As you can see, just as poets, dramatists, and songwriters have developed forumulas for creating entertaining pieces, conspiracy theorists have developed formulas for manipulating the emotions and the senses of the masses to convince them of their tales. These formulas can be used by political forces to promote a particular agenda or ideology, or they can be used to create sensational dramas that boost ratings. Whatever the reason, though, conspiracy theories use these ingredients to create one specific product – a false perception of reality in the minds of the public.

Latest Conspiracy Theory

Thursday, September 1st, 2011

After the recent attack on a security checkpost in Chitral district, some newspapers have published editorials proclaiming that the band of militants that crossed the Afghanistan border were a proxy of NATO. These editorials lack even the minimum of evidence supporting this claim, making it nothing but a sensational conspiracy theory.

The very questionable Pakistan Observer says the attack was NATO’s raid

NATO and US forces are deployed all along the border with Pakistan and with sophisticated intelligence gadgets, it is not possible for a big group of people to cross the Durand Line without their knowledge.

Actually, an American Colonel told Daily Mail that the border ‘is impossible to seal’.

Colonel Luong, who oversees troops in a part of eastern Afghanistan that includes the volatile Khost province, said: ‘It’s naive to say that we can stop enemy forces coming through the border.’

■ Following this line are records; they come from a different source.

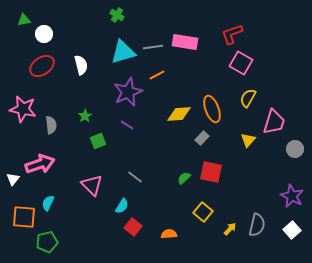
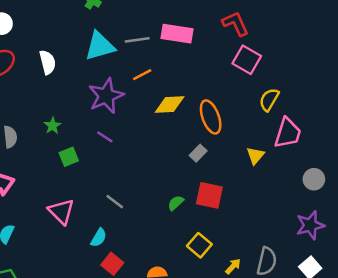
red L-shape: (232, 34) -> (235, 24), turned 85
yellow semicircle: (248, 98) -> (269, 100), moved
yellow diamond: (179, 114) -> (170, 105), moved
gray circle: (295, 149) -> (314, 179), moved
purple star: (292, 196) -> (310, 225), turned 30

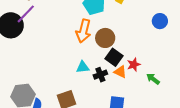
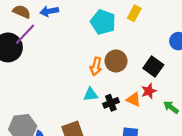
orange arrow: (83, 31) -> (96, 66), moved, size x0.7
black square: (114, 57) -> (153, 67), moved

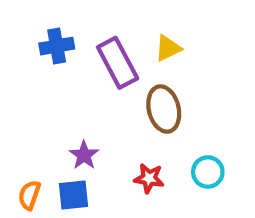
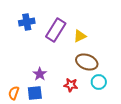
yellow triangle: (168, 48) -> (80, 36), moved
purple rectangle: (118, 63) -> (56, 30), turned 60
brown ellipse: (164, 109) -> (87, 62), moved, turned -55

The border referred to is over 2,400 km (1,492 miles) long and, according to ISPR, it is impossible to monitor the entire border.

The public face of Pakistan Army, the ISPR told BBC that there is a 2,400-km-long border between the two countries and this whole stretch cannot be manned, therefore, fencing is being considered. To a question the ISPR spokesperson said that it is not that fencing would stop infiltration all together but militants would get a tough time and the overall volume and frequency of militant infiltration would decline.

This fact did not stop The Nation, which originally published the above statement by ISPR, from repeating this new conspiracy theory that directly contradicts ISPR’s statement and blames NATO for the recent militant attack.

Plainly, these attacks are the American response to our refusal to move troops against the Haqqani group in North Waziristan, whose militants, the US alleges, cross into Afghanistan and kill its soldiers. The US, therefore, wants Pakistan to feel the pinch.

As usual, neither Pakistan Observer nor The Nation provides any evidence to support this paranoid fantasy which defies basic reason. If NATO forces were able to secure the border, wouldn’t it mean that they did not need Pakistan Army’s help to keep Haqqani militants from crossing into Afghanistan to attack NATO forces? As explained by ISPR, the border with Afghanistan being over 2,400 km long is porous and subject to crossing without detection. Blaming the NATO forces for militant attacks is not based in facts, but based only plays on anti-American sentiments. That’s not journalism, it’s propaganda.

Proof of Osama’s death, or proof of media credibility has vanished?

Sunday, August 7th, 2011

The News (Jang Group)A sensational headline on the front page of The News (Jang Group) announces the latest conspiracy theory concocted to confuse the masses over Osama bin Laden’s Abbottabad compound and the US raid that killed him. The News reports that US chopper crash removes all proof of Osama’s death, but is it all proof of Osama’s death, or all proof of Jang Group’s credibility that has vanished?

According to the article by Khalid Mahmood Khalid, “The only proof of the death of Osama Bin Laden (OBL) were the 20 Navy SEALs reportedly on board this helicopter and all of them died”.

This is not so according to US officials as reported by The New York Times.

American officials said that 22 of the dead were Navy Seal commandos, including members of Seal Team 6. Other commandos from that team conducted the raid in Abbottabad, Pakistan, that killed Bin Laden in May. The officials said that those who were killed Saturday were not involved in the Pakistan mission.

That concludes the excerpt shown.